Apart from this, there will be lots of important result announcements. Balaji Telefilms, Dr Reddys Lab, Federal Bank, Indian Bank, Moser Baer, MTNL, Oracle Financials, Pentamedia Grap, Tanla Solutions, Thermax and Torrent Power are among the many to announce their numbers today.
The US markets made a bounce back on Thursday, though the end still remained mixed but the Wall Street took a breather from the eurozone worries as Greece took steps to form a new government. The US economic data also cooperated as weekly initial jobless claims held steady, the seasonally-adjusted jobless claims fell by 1,000 to 367,000.The Asian markets have mostly made a weak start. The Chinese market was marginally in red despite country’s inflation coming below the government’s target for a third month, giving room to the government to ease policy to stimulate an economy.

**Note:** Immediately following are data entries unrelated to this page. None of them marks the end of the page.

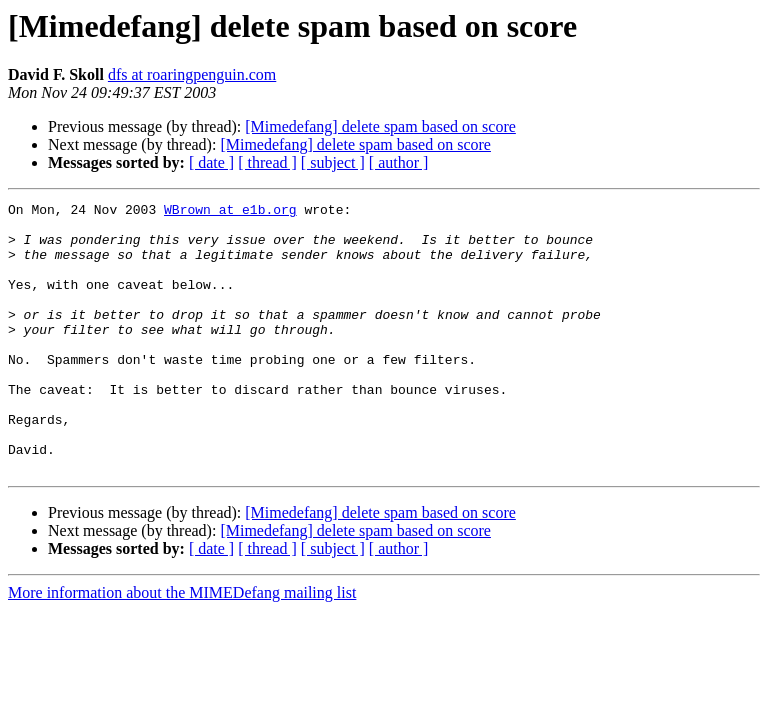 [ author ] (399, 162)
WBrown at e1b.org (230, 212)
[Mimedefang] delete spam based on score (380, 126)
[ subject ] (333, 162)
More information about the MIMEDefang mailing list (182, 646)
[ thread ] (267, 162)
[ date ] (211, 162)
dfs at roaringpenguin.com (192, 74) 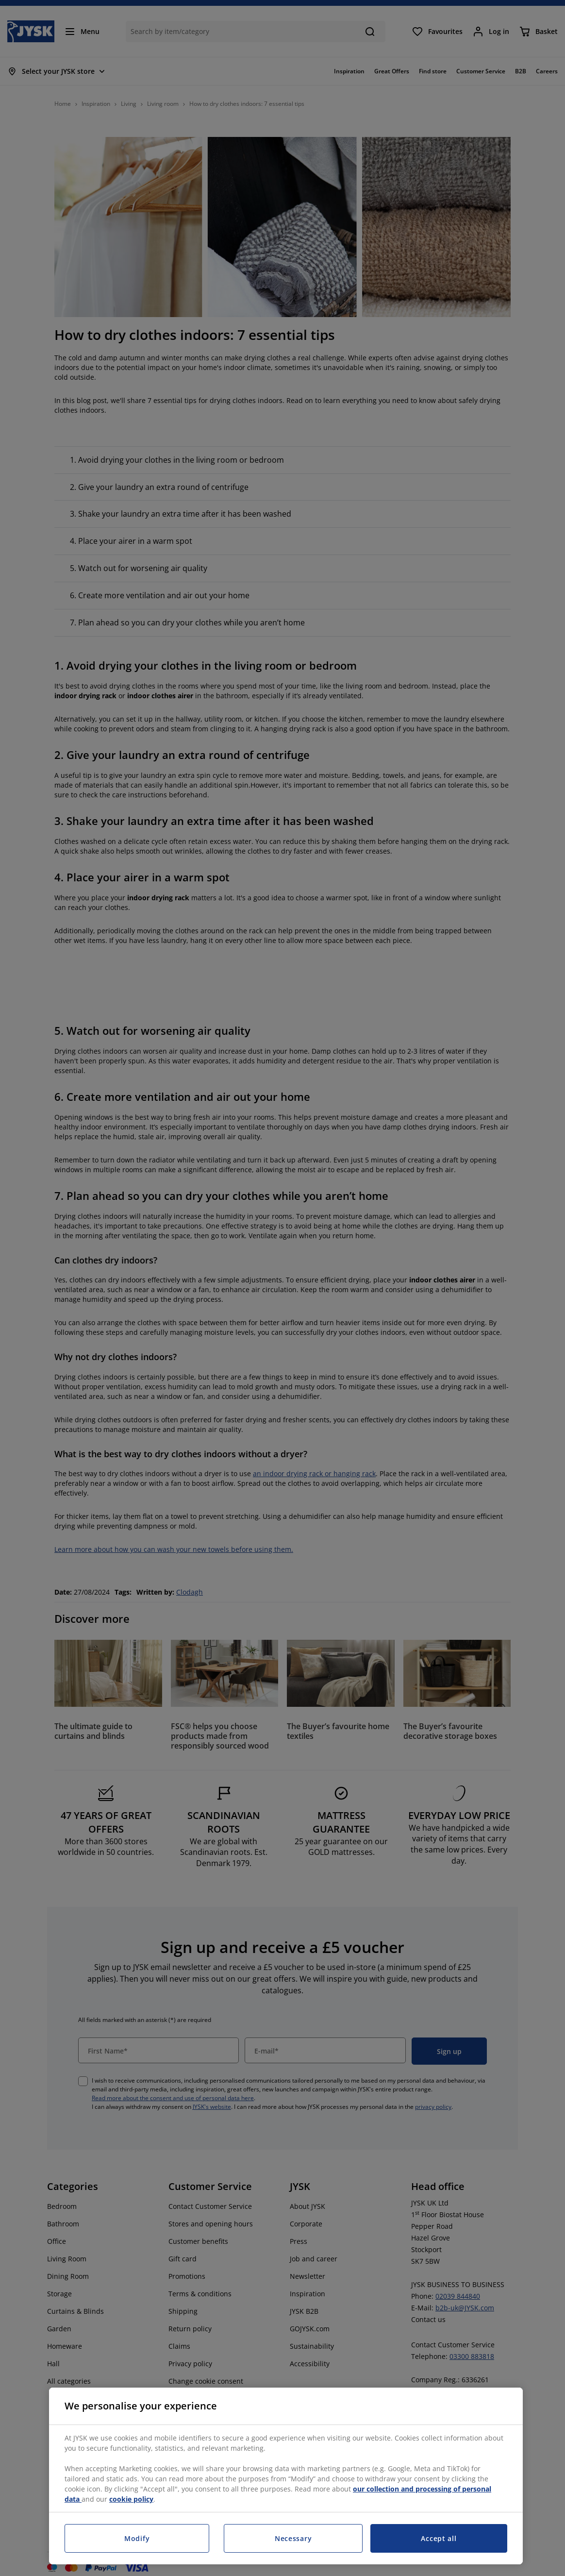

Back home, all hopes of a comeback rally for the increasingly vulnerable Indian stock markets got shattered in Thursday’s trade session as many heavyweight stocks that saw short covering earlier in the day lost colossal ground in the second half. The benchmark equity indices buckled under the hefty across the board selling pressure exerted by market participants, leading the frontline indices to undo all the good work done in early part of the session. The benchmark gauges drifted lower for the sixth time in last seven sessions and got even dragged close to the psychological 4,950 (Nifty) and 16,400 (Sensex) levels in the session. The domestic bourses were once again tormented by global developments as investors fretted over unrelenting Euro-zone worries, which prompted them to take profits off the table amid little signs of any supportive leads. Sentiments went awry since early afternoon trades tracking gloomy developments from Europe where French industrial output fell more sharply than expected in March, adding to signs that the region’s onerous debt trouble is having its toll on the economy. Position squaring also gathered greater momentum as investors turned apprehensive about global growth prospects after weaker than expected Chinese trade data stoking fears of slowing global growth machine. Back home, sentiments were firmly supported by the encouraging cues from money market in first half as rupee recovered by 0.53% to 53.535 against the US dollar after the Reserve Bank tightened norms for utilization of the foreign currency fixed deposit funds to check outflow of forex. Marketmen showed unrelenting selling pressure on the Metal counters, which plunged over a percent being the top laggard in BSE’s sectoral space. The rate sensitive Auto index too plunged around a percent after industry body SIAM released data showing passenger car sales in India witnessed slowest growth during April in 10 years at 3.4% as customer sentiment remained low due to post-Budget price hikes and high interest rates, affecting the entry-level segment most. Finally, the BSE Sensex lost 59.53 points or 0.36% to settle at 16,420.05, while the S&P CNX Nifty declined by 9.10 points or 0.18% to close at 4,965.70.